Mercoledì 24 Aprile 2024

Dal nostro inviato al bar

di Giovanni

Morandi

Quando il Festival di Sanremo era ancora artigianale Gian Carlo Fusco, uno dei migliori giornalisti che abbia avuto l’Italia, si autoinviava per “Il Giorno“ al bar Vinci vicino a piazza Piola, a Milano. Un bar che era un posto perfetto per sondare gli umori in un’epoca in cui pochi ancora avevano la tv in casa. Lì infatti trovavi un mix ideale, fatto di operai, di studenti del Politecnico e anche di nomi famosi della musica leggera perché il parroco yéyé del quartiere aveva una sala fonica che era frequentata da cantanti come Marino Barreto, Wilma De Angelis, Betty Curtis, Arturo Testa e anche loro bazzicavano il Vinci. Così nelle tre sere del festival Fusco avvolto da soffocanti nuvole di sigarette si piazzava in fondo alla saletta

tv, guardava, ascoltava la musica, raccoglieva commenti, prendeva appunti.

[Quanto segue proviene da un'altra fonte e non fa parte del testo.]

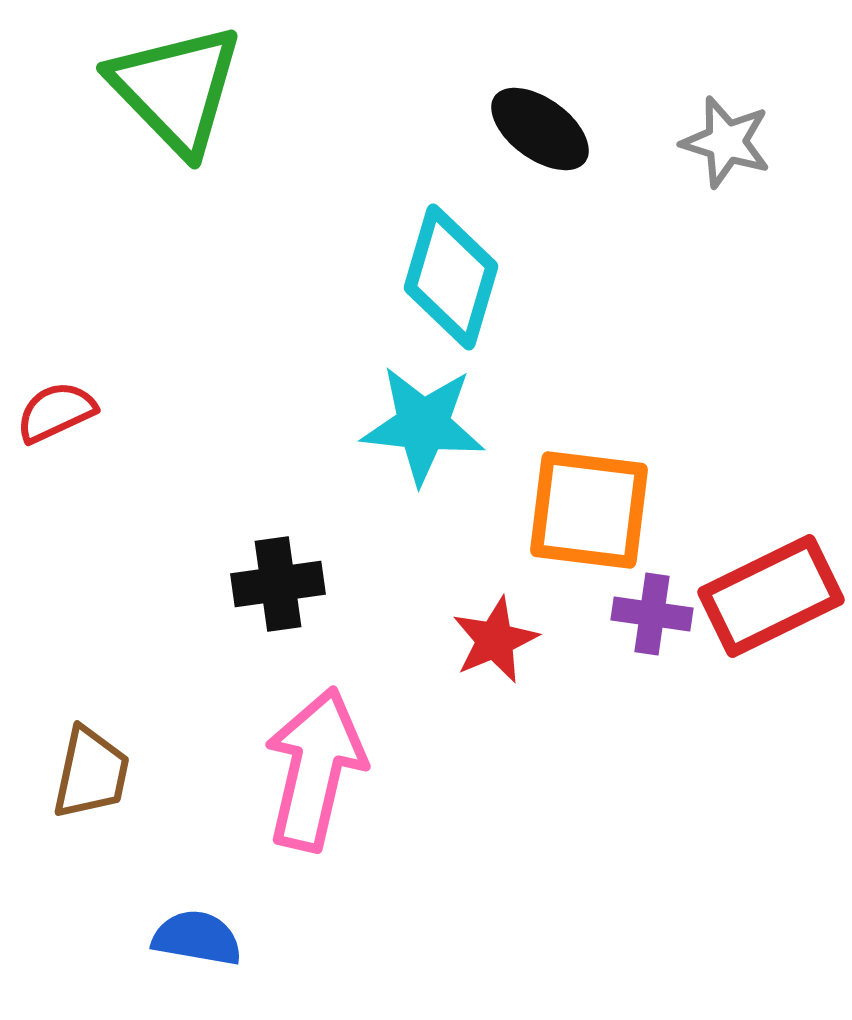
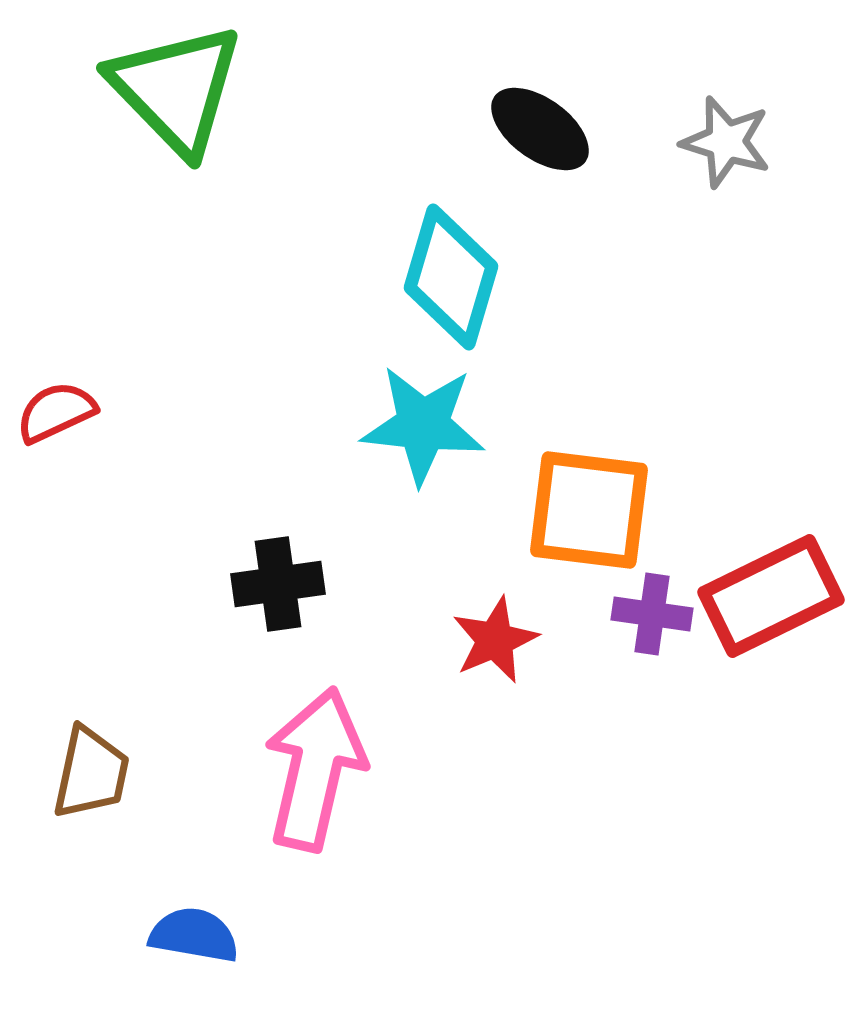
blue semicircle: moved 3 px left, 3 px up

E così fece e ne scrisse anche nel festival del ‘59 che fu vinto da Modugno con “Ciao ciao bambina” (Piove), motivo che ammiccava alla fine delle case di tolleranze che furono chiuse dalla legge Merlin pochi mesi prima di Sanremo. "Ciao ciao bambina un bacio ancora e poi per sempre ti perderò". Fusco registrava i commenti della platea, che è lecito immaginare leggermente maschilisti e i pronostici davano come vincitrice Nilla Pizzi. Una sorpresa fu anche “Io sono il vento” di Arturo Testa, che però non piaceva al pubblico del Vinci anche se si piazzò seconda, dignitosamente. Glaciali i giudizi sui due presentatori, la bella milanese Adriana Serra, che era una nota signorina buonasera e il non ancora apprezzato Enzo Tortora liquidato da Fusco come "inutile".